Employers can feel more secure that computer programmers qualify for H‑1B visas, however, following the rescission of a 2017 policy that increased scrutiny of these roles. On Feb. 3, U.S. Citizenship and Immigration Services (USCIS) rescinded a memo issued during the Trump administration that gave USCIS officers more discretion to require additional proof that entry-level computer programming jobs qualify as a specialty occupation—a basic requirement for receiving an H‑1B visa.
Revoking Travel Restrictions
On his first day in office, Biden signed an executive order ending the travel restrictions on 13 countries that were deemed to have failed to meet U.S. security and information-sharing standards. The State Department was directed to resume visa processing for the affected countries: Eritrea, Iran, Kyrgyzstan, Libya, Myanmar, Nigeria, North Korea, Somalia, Sudan, Syria, Tanzania, Venezuela and Yemen. The travel restrictions first went into effect in January 2017 and became one of Trump’s signature immigration policies.
That doesn’t mean it will be easy to travel to the U.S. however, Lange said. That’s because the president decided to keep COVID‑19-related public health bans in place for Brazil, China, the European Schengen countries, South Africa and the United Kingdom. Land crossings between the U.S., Canada and Mexico will also remain closed to all but essential travel for now.
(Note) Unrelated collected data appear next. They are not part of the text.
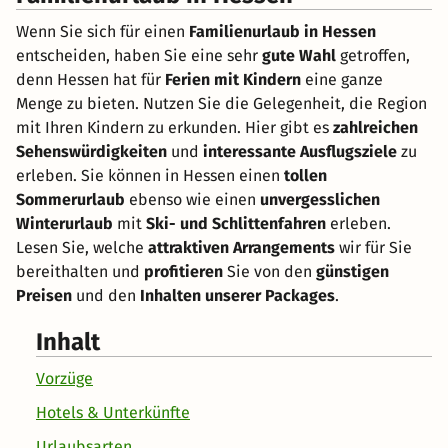
Wenn Sie sich für einen
Familienurlaub in Hessen
entscheiden, haben Sie eine sehr
gute Wahl
getroffen,
denn Hessen hat für
Ferien mit Kindern
eine ganze
Menge zu bieten. Nutzen Sie die Gelegenheit, die Region
mit Ihren Kindern zu erkunden. Hier gibt es
zahlreichen
Sehenswürdigkeiten
und
interessante Ausflugsziele
zu
erleben. Sie können in Hessen einen
tollen
Sommerurlaub
ebenso wie einen
unvergesslichen
Winterurlaub
mit
Ski- und Schlittenfahren
erleben.
Lesen Sie, welche
attraktiven Arrangements
wir für Sie
bereithalten und
profitieren
Sie von den
günstigen
Preisen
und den
Inhalten unserer Packages
.
Inhalt
Vorzüge
Hotels & Unterkünfte
Urlaubsarten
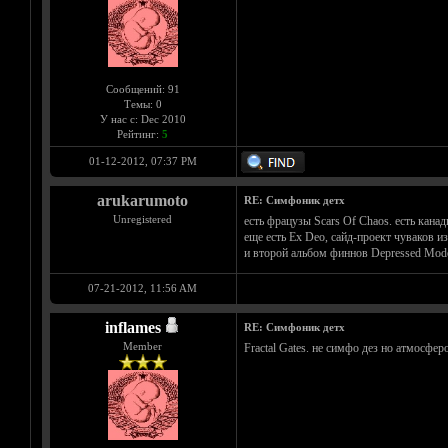
Сообщений: 91
Темы: 0
У нас с: Dec 2010
Рейтинг:
5
01-12-2012, 07:37 PM
arukarumoto
RE: Симфоник детх
Unregistered
есть фрацузы Scars Of Chaos. есть кана
еще есть Ex Deo, сайд-проект чуваков и
и второй альбом финнов Depressed Mod
07-21-2012, 11:56 AM
inflames
RE: Симфоник детх
Member
Fractal Gates. не симфо дез но атмосфе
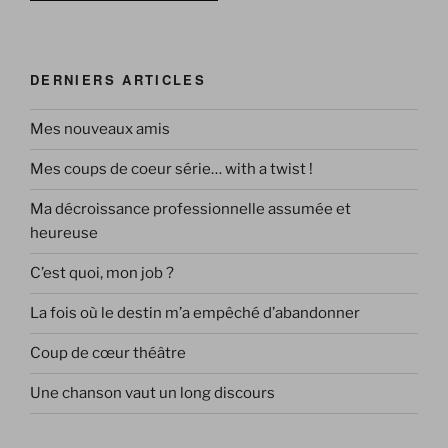
DERNIERS ARTICLES
Mes nouveaux amis
Mes coups de coeur série… with a twist !
Ma décroissance professionnelle assumée et
heureuse
C’est quoi, mon job ?
La fois où le destin m’a empêché d’abandonner
Coup de cœur théâtre
Une chanson vaut un long discours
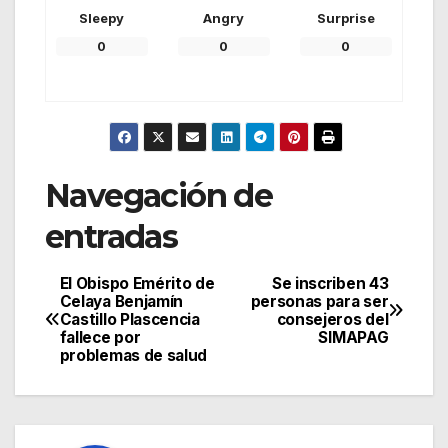
Sleepy
Angry
Surprise
0
0
0
Navegación de
entradas
El Obispo Emérito de
Se inscriben 43
Celaya Benjamín
personas para ser
Castillo Plascencia
consejeros del
fallece por
SIMAPAG
problemas de salud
In addition, passengers departing from any foreign country and traveling to the U.S. must have received a negative COVID‑19 test result within three calendar days prior to departure, Lange said.
Biden ended a separate ban the Trump administration implemented in April 2020 on green card processing from abroad. Biden challenged Trump’s claims that the ban was needed to protect U.S. jobs during the pandemic. Most employment-based green card cases are processed from within the U.S. and were not included in the ban.
A travel ban on foreign guest workers was allowed to expire on March 31. Trump first issued the ban in June 2020 and renewed it through the end of March before he left office, saying it was necessary to protect U.S. workers amid high unemployment during the COVID‑19 pandemic. The order froze access to new H‑1B visas from abroad used by professional and technology workers; H‑4 visas awarded to the spouses of H‑1B holders; H‑2B visas used by seasonal workers in landscaping and hospitality; L‑1 visas for executives and managers transferred within companies; and J‑1 visas issued to interns, trainees or people on work-study summer programs.
Legal experts commented that while the directive created uncertainty, like the ban on green cards from abroad, there wasn’t much practical effect for employers due to several exemptions, consular operations being shut down around the world, and that the overwhelming majority of H‑1B visas are filed as a change of status in the U.S. and don’t originate overseas.
Lange said current consular operations are still significantly reduced worldwide, and large visa backlogs exist due to the consular closures and travel bans.
“Consulates are beginning to open up again, but there is still a lot of demand,” she said. “Applicants will probably encounter delays in scheduling visa appointments.”
Legislative Outlook: Comprehensive Reform
Biden has proposed the most ambitious immigration legislation in decades, Lange said.
The U.S. Citizenship Act of 2021 would create a pathway to citizenship for the roughly 10 million to 12 million undocumented immigrants living in the U.S., offering expedited green card eligibility to “Dreamers”—undocumented immigrants brought into the country as children—as well as to immigrants under temporary protected status and farmworkers.
The bill would also attempt to clear the employment-based visa backlog, eliminate per-country visa caps for green cards, codify work authorization for the spouses of H‑1B visa holders, incentivize higher wages for H‑1B workers so as not to displace U.S. workers and encourage ways to improve the employment verification process.
“The bill is viewed as a starting point; no one believes that in the current climate that it will pass in its entirety,” Lange said. “It is more likely that some provisions in the bill may pass as smaller bills.”